矢の飛んできた方向で、葉っぱの塊が動く。

相手が撤退するつもりと見たリガルドは追撃に入る。

『隊長さんは神出鬼没だと怖いが、位置を把握していれば怖くない』

リガルドは張り付いて迅代の動きを妨害し、グリーナとイリナが捜索に専念できるようにするのが目的だった。

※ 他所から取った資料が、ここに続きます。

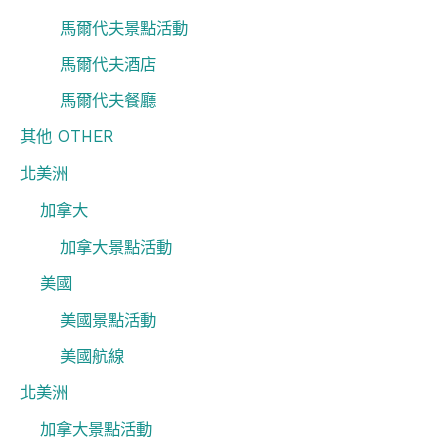
馬爾代夫景點活動
馬爾代夫酒店
馬爾代夫餐廳
其他 OTHER
北美洲
加拿大
加拿大景點活動
美國
美國景點活動
美國航線
北美洲
加拿大景點活動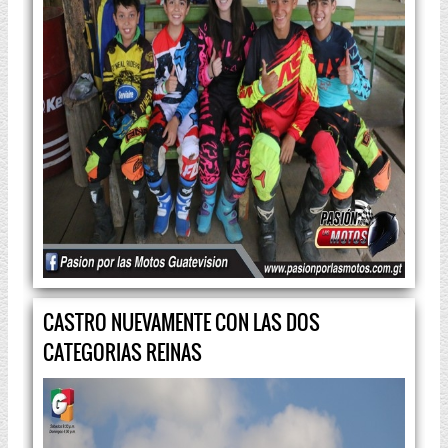
CASTRO NUEVAMENTE CON LAS DOS
CATEGORIAS REINAS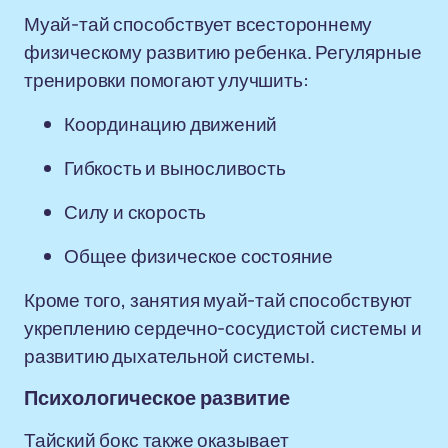
Муай-тай способствует всестороннему
физическому развитию ребенка. Регулярные
тренировки помогают улучшить:
Координацию движений
Гибкость и выносливость
Силу и скорость
Общее физическое состояние
Кроме того, занятия муай-тай способствуют
укреплению сердечно-сосудистой системы и
развитию дыхательной системы.
Психологическое развитие
Тайский бокс также оказывает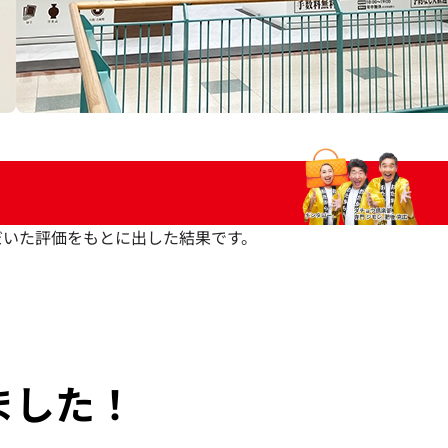
いただいた評価をもとに出した結果です。
ました！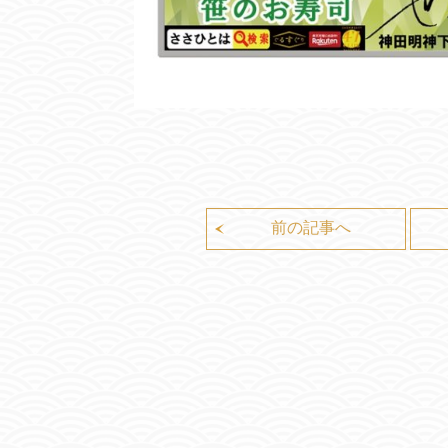
前の記事へ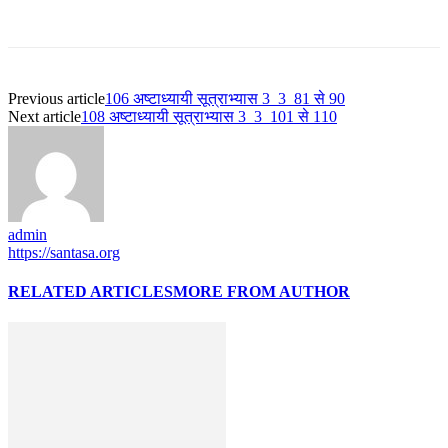
Previous article
106 अष्टाध्यायी सूत्राभ्यास 3_3_81 से 90
Next article
108 अष्टाध्यायी सूत्राभ्यास 3_3_101 से 110
admin
https://santasa.org
RELATED ARTICLES
MORE FROM AUTHOR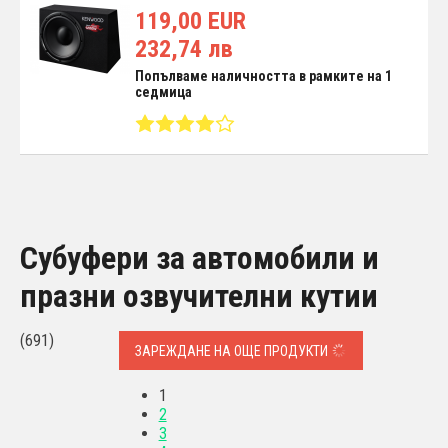
119,00 EUR
232,74 лв
Попълваме наличността в рамките на 1
седмица
Субуфери за автомобили и
празни озвучителни кутии
(691)
ЗАРЕЖДАНЕ НА ОЩЕ ПРОДУКТИ
1
2
3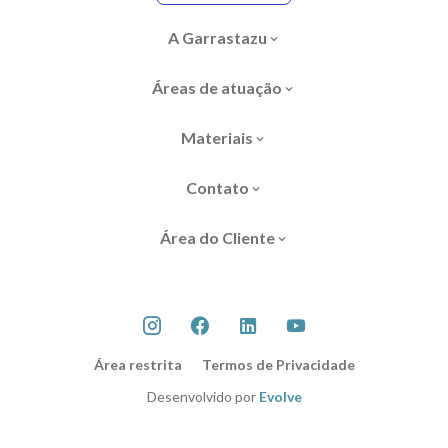
A Garrastazu
Áreas de atuação
Materiais
Contato
Área do Cliente
Área restrita
Termos de Privacidade
Desenvolvido por
Evolve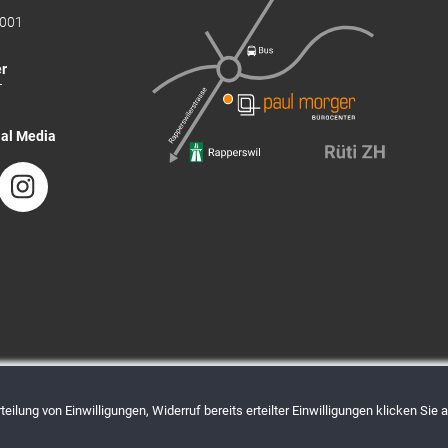
001
r
T
ial Media
eilung von Einwilligungen, Widerruf bereits erteilter Einwilligungen klicken Sie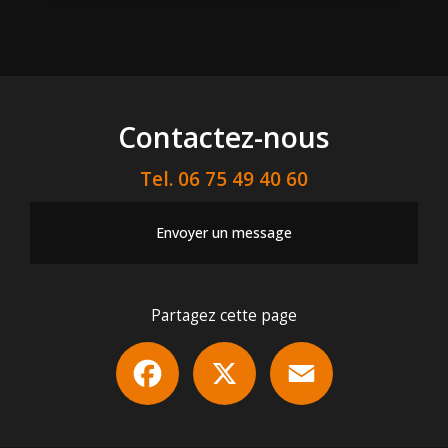
Contactez-nous
Tel.
06 75 49 40 60
Envoyer un message
Partagez cette page
Facebook
X
Email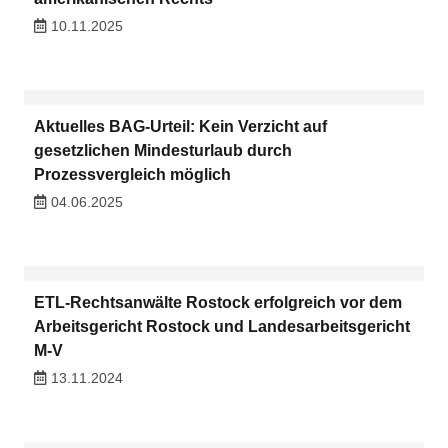
10.11.2025
Aktuelles BAG-Urteil: Kein Verzicht auf
gesetzlichen Mindesturlaub durch
Prozessvergleich möglich
04.06.2025
ETL-Rechtsanwälte Rostock erfolgreich vor dem
Arbeitsgericht Rostock und Landesarbeitsgericht
M-V
13.11.2024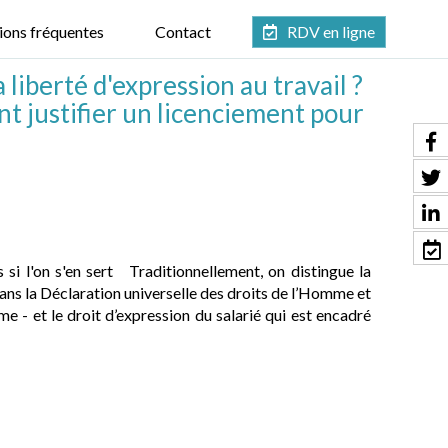
ions fréquentes
Contact
RDV en ligne
 liberté d'expression au travail ?
t justifier un licenciement pour
s si l'on s'en sert Traditionnellement, on distingue la
 dans la Déclaration universelle des droits de l’Homme et
 - et le droit d’expression du salarié qui est encadré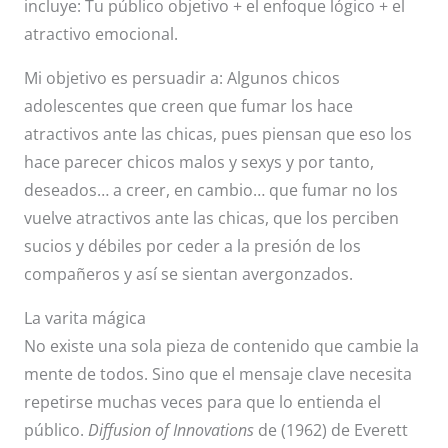
incluye: Tu público objetivo + el enfoque lógico + el
atractivo emocional.
Mi objetivo es persuadir a: Algunos chicos
adolescentes que creen que fumar los hace
atractivos ante las chicas, pues piensan que eso los
hace parecer chicos malos y sexys y por tanto,
deseados… a creer, en cambio… que fumar no los
vuelve atractivos ante las chicas, que los perciben
sucios y débiles por ceder a la presión de los
compañeros y así se sientan avergonzados.
La varita mágica
No existe una sola pieza de contenido que cambie la
mente de todos. Sino que el mensaje clave necesita
repetirse muchas veces para que lo entienda el
público.
Diffusion of Innovations
de (1962) de Everett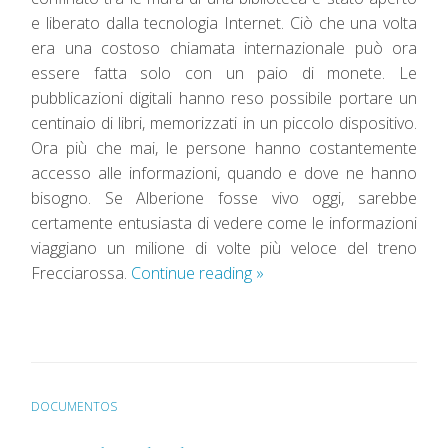
e liberato dalla tecnologia Internet. Ciò che una volta
era una costoso chiamata internazionale può ora
essere fatta solo con un paio di monete. Le
pubblicazioni digitali hanno reso possibile portare un
centinaio di libri, memorizzati in un piccolo dispositivo.
Ora più che mai, le persone hanno costantemente
accesso alle informazioni, quando e dove ne hanno
bisogno. Se Alberione fosse vivo oggi, sarebbe
certamente entusiasta di vedere come le informazioni
viaggiano un milione di volte più veloce del treno
Frecciarossa.
Continue reading
»
DOCUMENTOS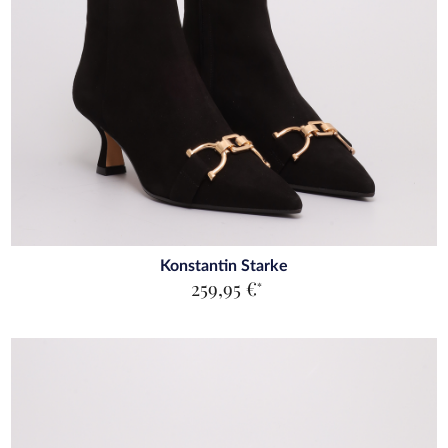
Konstantin Starke
259,95 €
*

迅代は逃げるがリガルドに対し、それほど速度の優位は無い。

迅代は、リガルドを振り切れないと見るや、大樹の後ろに隠れた。

リガルドは徐々に接近し、迅代を仕留めるべく、にじり寄る。


「ライトニングボルト!」

周囲から稲妻のような電撃が5m四方に何本も飛び交う。

迅代が魔法を発動した。

リガルドは怯むが、リガルドの鎧は魔法耐性が有り、電撃のほとんどは効果をキャンセルされた。


迅代はこの隙にナイフでの格闘戦に出た。

すこし体勢を崩したリガルドの懐に迅代が迫る。

しかし、リガルドは蹴りを入れ、迅代の接近を阻止する。

迅代は間髪入れず、ダッシュで回り込み、左側面からナイフで斬りつける。

リガルドはロングソードを左に廻し、迅代のナイフの攻撃を受ける。

そして返す刀で、今度は右側から振りかぶった剣で迅代に斬りかかる。


しかし、迅代は後ろに下がらず、リガルドの斬撃をナイフで受け切る。

当然、このナイフの模造刀にも鉄武装強化の魔法がかけてあった。

しかし、勇者との模擬戦時と違うのは迅代自身が魔法をかけた物だった。

無論、強度は1/3ほどしか強化できなかったが。

それでもリガルドの攻撃を受け切るには何とかなったようだ。


「フラッシュ!」

迅代はリガルドの目前で閃光魔法を発する。

「くぅ!!」

リガルドは一瞬閃光を見てしまう。

視界を失い不利と感じたリガルドは大きく後ろに後退する。

「ざざっ!」

迅代は音を立てるのも構わず、この隙に撤退した。

さすがのリガルドも、視界を回復するまでは、追撃を諦めざるを得なかった。

『結構機転が利く隊長さんだぜ』

自分の腕に少なからず自信が有ったリガルドだが、迅代の腕も魔法込みなら互角ぐらいか、と思い直した。


グリンは午前と同じ場所で陣取っていた。

ルーフが昼食時に話した時、半分寝ていた、と言っていたので、そんなものなんだ、と少し気が楽になっていた。

でもさすがに寝る勇気はない。

倒木の下に掘った穴に身を隠しつつ、一応、周囲には注意を払って、警戒はしていた。


そんな様子を、少し離れた木の上から、グリーナが見ていた。

『兵隊を探すのは簡単だったね』

地図にマーキングしながら思った。

『恐らく、もう一人は道の向こうの森とは思うけど、手を抜かずに、こっちの森を全部見ておくか』

グリーナから見ればザルな警戒をしているグリンに気づかれないように迂回し、更に森の奥の捜索に向かった。


視界が戻って来たリガルドは、森の中央の道を目指して動き出した。

『あの隊長の事だ、こっちは早々に切り上げて、今度は右の森のイリナを狙うだろう』

そう思っていた。

何故ならこれは演習で、経験を積ませたり、行動をチェックするのが目的なのだから。